* [Work required] Locate the word "peuvent" in the entries below, then gather every line that holds it.

* [Data extracts]
◆ ◆ ◆ ◆ ◆

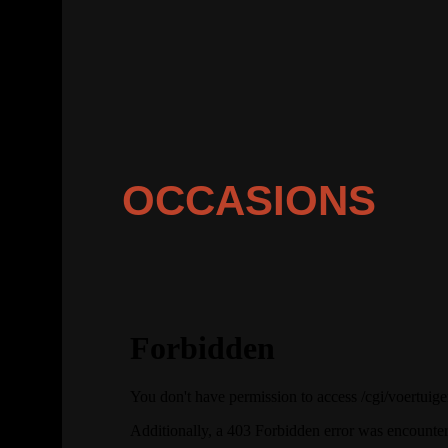
OCCASIONS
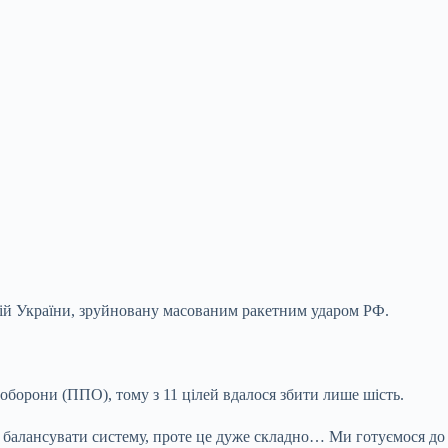
цій України, зруйновану масованим ракетним ударом
РФ.
 оборони (ППО), тому з 11 цілей вдалося збити лише шість.
 балансувати систему, проте це дуже складно… Ми готуємося до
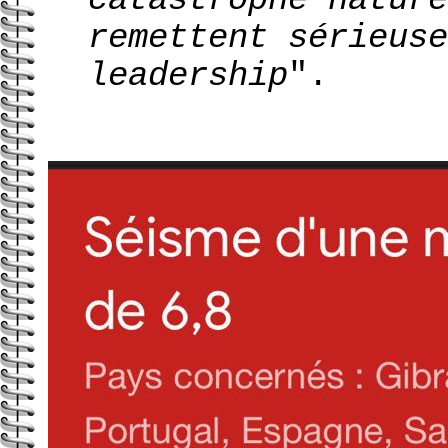
remettent sérieuse
leadership
".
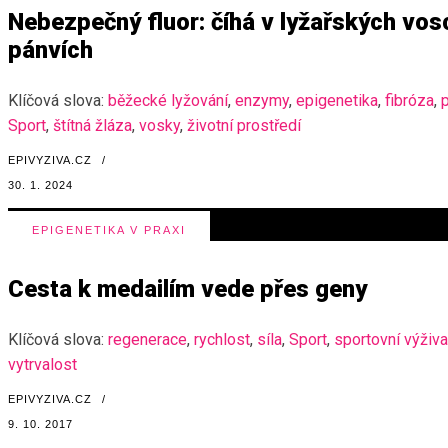
Nebezpečný fluor: číhá v lyžařských vosc
pánvích
Klíčová slova:
běžecké lyžování
,
enzymy
,
epigenetika
,
fibróza
,
Sport
,
štítná žláza
,
vosky
,
životní prostředí
EPIVYZIVA.CZ
/
30. 1. 2024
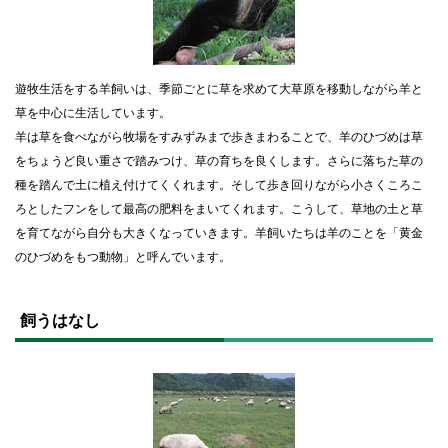
遊牧生活をする羊飼いは、季節ごとに草を求めて大草原を移動しながら羊と
草を中心に生活しています。
羊は草を食べながら牧場をすみずみまで歩きまわることで、羊のひづめは草
をちょうど良い重さで踏みつけ、草の育ちを良くします。さらに落ちた草の
種を踏んで土に植え付けてくくれます。そして歩き回りながら小さくころこ
ろとしたフンをして最高の肥料をまいてくれます。こうして、草地の土と草
を育てながら自分も大きくなっていきます。羊飼いたちは羊のことを「黄金
のひづめをもつ動物」と呼んでいます。
ト
ッ
飼うはなし
プ
に
戻
る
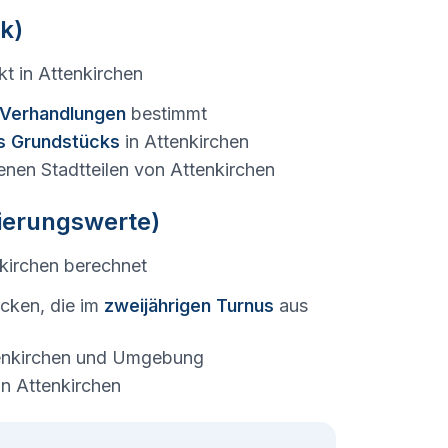
k)
kt in
Attenkirchen
e Verhandlungen
bestimmt
s Grundstücks
in
Attenkirchen
enen Stadtteilen von
Attenkirchen
tierungswerte)
kirchen
berechnet
cken, die im
zweijährigen Turnus
aus
enkirchen
und Umgebung
in
Attenkirchen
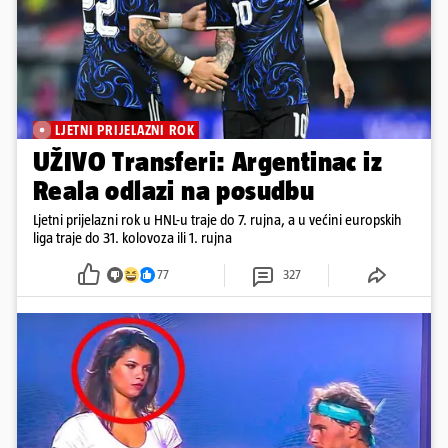
LJETNI PRIJELAZNI ROK
UŽIVO Transferi: Argentinac iz
Reala odlazi na posudbu
Ljetni prijelazni rok u HNL-u traje do 7. rujna, a u većini europskih
liga traje do 31. kolovoza ili 1. rujna
77
327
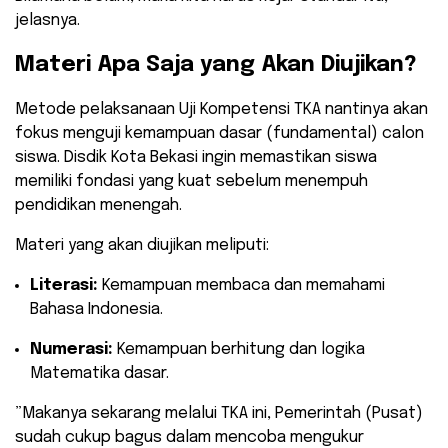
jelasnya.
​Materi Apa Saja yang Akan Diujikan?
​Metode pelaksanaan Uji Kompetensi TKA nantinya akan
fokus menguji kemampuan dasar (fundamental) calon
siswa. Disdik Kota Bekasi ingin memastikan siswa
memiliki fondasi yang kuat sebelum menempuh
pendidikan menengah.
​Materi yang akan diujikan meliputi:
Literasi:
Kemampuan membaca dan memahami
Bahasa Indonesia.
Numerasi:
Kemampuan berhitung dan logika
Matematika dasar.
​”Makanya sekarang melalui TKA ini, Pemerintah (Pusat)
sudah cukup bagus dalam mencoba mengukur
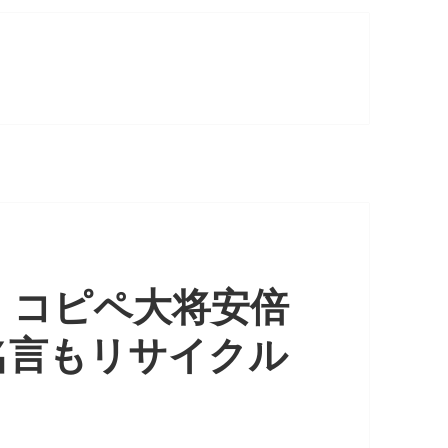
》コピペ大将安倍
名言もリサイクル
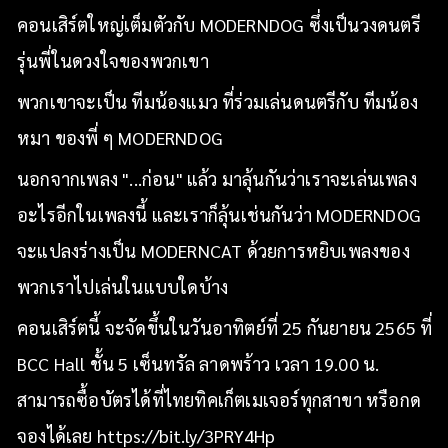
คอนเสิร์ตใหญ่เต็มตัวกับ MODERNDOG ซึ่งเป็นวงดนตรี
รุ่นพี่ในดวงใจของพวกเขา
พวกเขาจะเป็น ทีมน้องแมว ที่ร่วมเล่นดนตรีกับ ทีมน้อง
หมา ของพี่ ๆ MODERNDOG
นอกจากเพลง "...ก่อน" แล้ว มาลุ้นกันว่าเราจะเล่นเพลง
อะไรอีกในเพลงนี้ และเราก็ลุ้นเช่นกันว่า MODERNDOG
จะแปลงร่างเป็น MODERNCAT ด้วยการหยิบเพลงของ
พวกเราไปเล่นในแบบใดบ้าง
คอนเสิร์ตนี้ จะจัดขึ้นในวันอาทิตย์ที่ 25 กันยายน 2565 ที่
BCC Hall ชั้น 5 เซ็นทรัล ลาดพร้าว เวลา 19.00 น.
สามารถซื้อบัตรได้ที่ไทยทิคเก็ตเมเจอร์ทุกสาขา หรือกด
จองได้เลย
https://bit.ly/3PRY4Hp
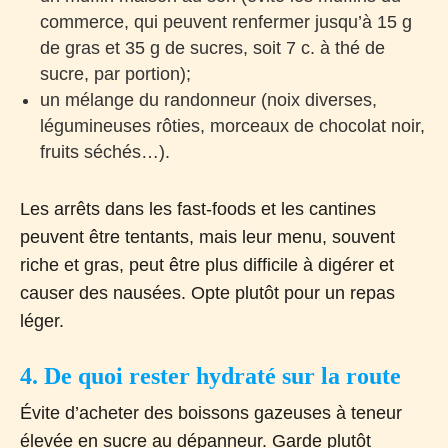
commerce, qui peuvent renfermer jusqu’à 15 g
de gras et 35 g de sucres, soit 7 c. à thé de
sucre, par portion);
un mélange du randonneur (noix diverses,
légumineuses rôties, morceaux de chocolat noir,
fruits séchés…).
Les arrêts dans les fast-foods et les cantines
peuvent être tentants, mais leur menu, souvent
riche et gras, peut être plus difficile à digérer et
causer des nausées. Opte plutôt pour un repas
léger.
4. De quoi rester hydraté sur la route
Évite d’acheter des boissons gazeuses à teneur
élevée en sucre au dépanneur. Garde plutôt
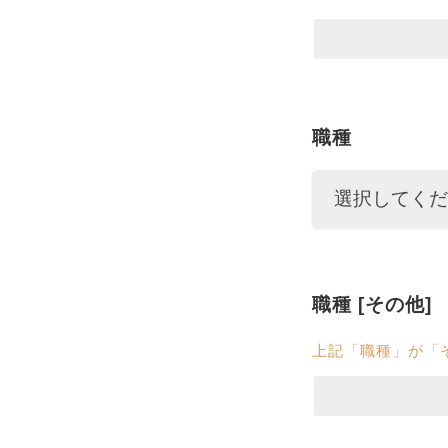
職種
職種 [その他]
上記「職種」が「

◆ ◆ ◆ ◆ ◆

* [Exercise output]
commerce, qui peuvent renfermer jusqu’à 15 g
peuvent être tentants, mais leur menu, souvent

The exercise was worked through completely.